Before version 8, there were a couple ways of triggering Keyboard Maestro macros remotely, but none of them were particularly great.
You could use the Keyboard Maestro web server, either directly or from the Keyboard Maestro Control iOS application (which is very old and outdated, sorry!), but that generally only worked on a local network (unless you have a real NAT-free connection to the Internet or set up port forwarding on your router, both of which are very rare these days).
Or you could make some sort of hack using Dropbox or iCloud Drive and sending a file to your Mac somehow to trigger a macro that way.
But Keyboard Maestro 8 introduces the Remote trigger that lets you trigger a macro from anywhere on the Internet. This allows you to integrate with network services like IFTTT or HealthChecks.io. For example, I use HealthChecks.io to monitor my servers and report if they go down, and it reports by triggering a macro that puts a big red floating window on my screen as well as sending me an iMessage.
The Remote Trigger has essentially two parameters, which are usually two unique IDs (essentially passwords). One can be set to an ID for your Mac (so that if you sync your macros, only one Mac will fire), or it can be set explicitly (in which case it would be synced to your other Macs and all of them would fire). The second one is always explicit.
While you can change the unique IDs that are pre-selected, I would encourage you to leave them as the random IDs that Keyboard Maestro generates unless there is a very good reason to change them. A reason you might change the IDs might be for a trigger you explicitly make public.
Note that these two IDs together are shared by everyone using Keyboard Maestro. So if you make a Remote trigger for “a/b”, don’t be surprised if others end up triggering - keeping the random UUIDs is still a good idea for this reason.

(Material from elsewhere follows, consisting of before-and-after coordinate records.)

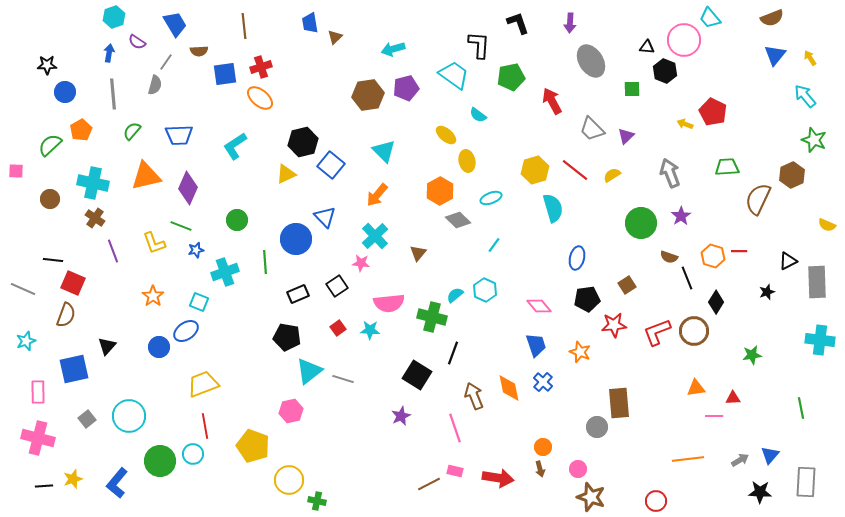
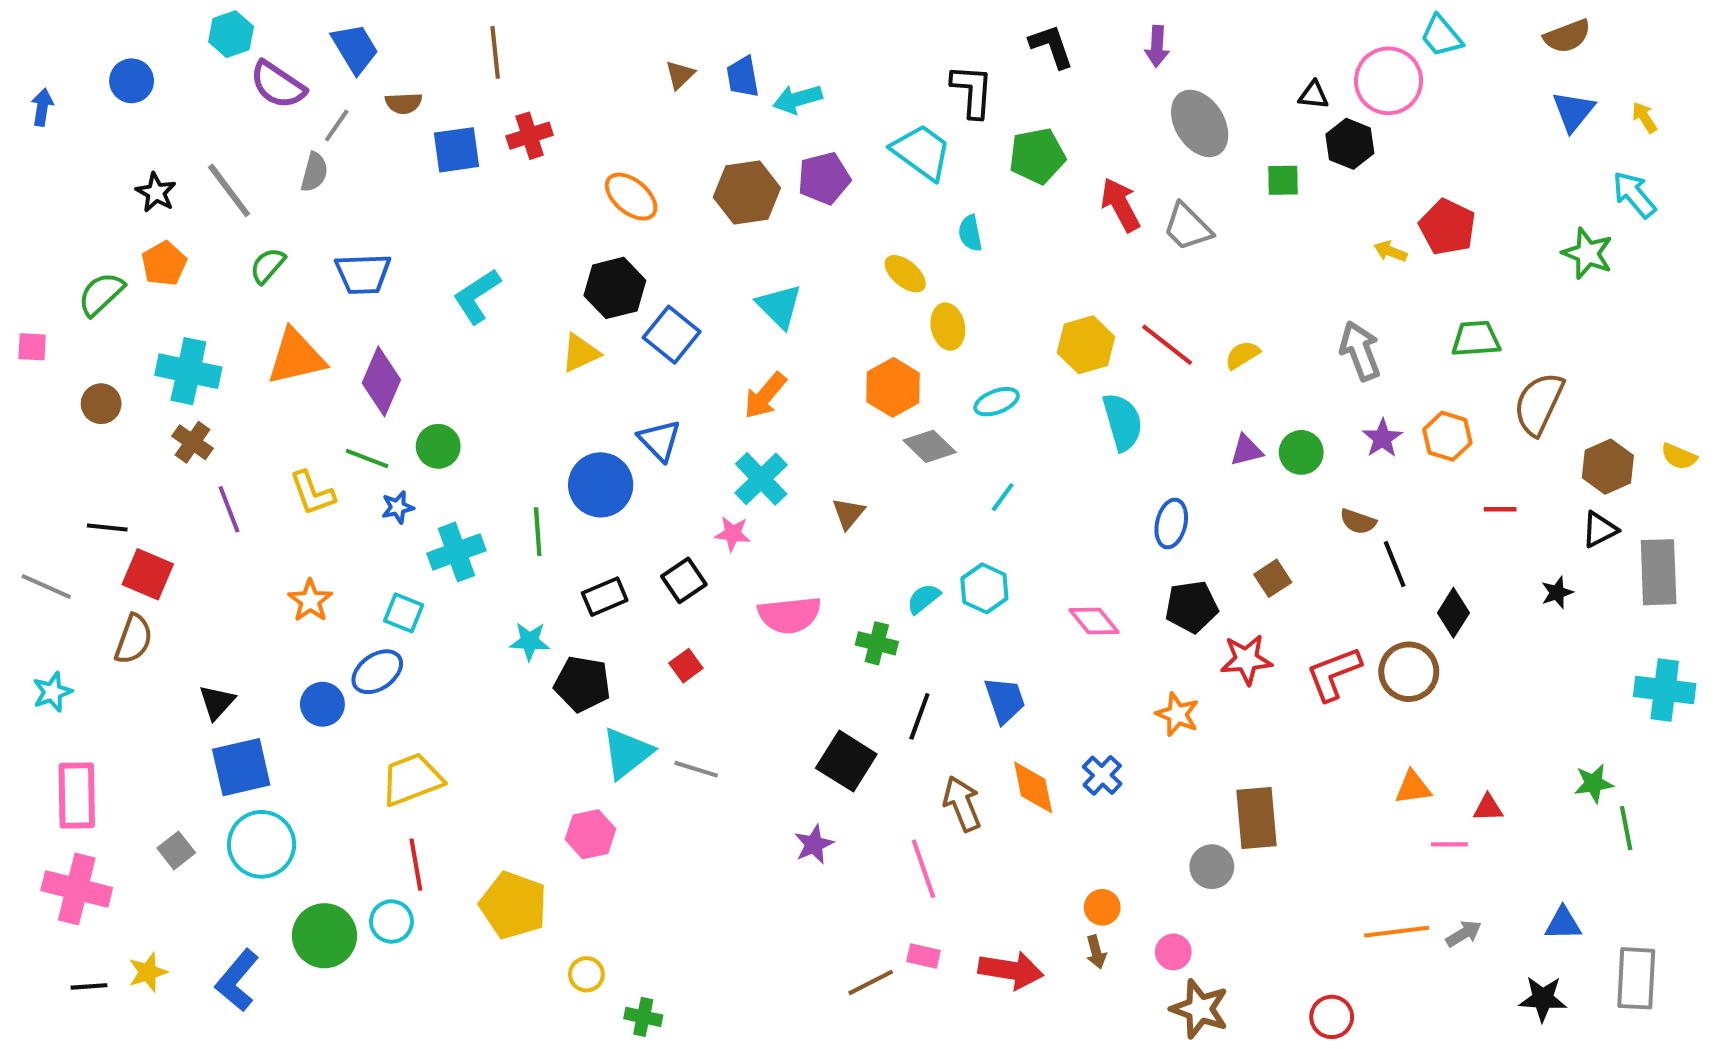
blue trapezoid: (310, 23) -> (743, 77), moved
purple semicircle: (137, 42) -> (278, 85), size x1.6
blue arrow: (109, 53) -> (42, 107), moved
black star: (47, 65) -> (156, 192), moved, turned 30
blue circle: (65, 92) -> (132, 81), moved
gray line: (113, 94) -> (229, 190), turned -32
orange ellipse: (260, 98) -> (631, 197), moved
cyan semicircle: (478, 115) -> (970, 233), turned 42
gray trapezoid: (592, 129) -> (1187, 227), moved
purple triangle: (626, 136) -> (1246, 450), moved, turned 30
green star: (814, 140) -> (1588, 253), moved
brown hexagon: (792, 175) -> (1608, 467), moved
green circle: (237, 220) -> (438, 446), moved
green circle: (641, 223) -> (1301, 452), size x0.7
orange hexagon: (713, 256) -> (1447, 436), moved
green cross: (432, 317) -> (877, 643), size x0.7
cyan star: (370, 330) -> (530, 641), moved
blue trapezoid: (536, 345) -> (1005, 700), moved
green star: (752, 355) -> (1594, 783), moved
blue square: (74, 369) -> (241, 767), moved
pink rectangle: (38, 392) -> (77, 796), size x1.4
blue triangle: (770, 455) -> (1563, 924), turned 48
gray arrow: (740, 460) -> (1464, 934), moved
yellow circle: (289, 480) -> (586, 974), size x0.6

There are a bunch of caveats for the trigger, not least among them are:
Anyone who knows the IDs used in the Remote Trigger can trigger the macro - so keep them secure, and limit your use to macros that are relatively safe to run (for example, if someone managed to trigger my HealthChecks.io warning, no real harm would be done).
The trigger happens by connecting to a Stairways web server, and by Keyboard Maestro keeping in touch with the Stairways web server. That means that a) any Internet outage between the client, the Stairways web server, and the target Mac might block the trigger; and b) since Keyboard Maestro is not sold as a service, this part of Keyboard Maestro is not guaranteed indefinitely, eventually the server will stop working and so will this trigger.
I look forward to seeing what people do with this new facility.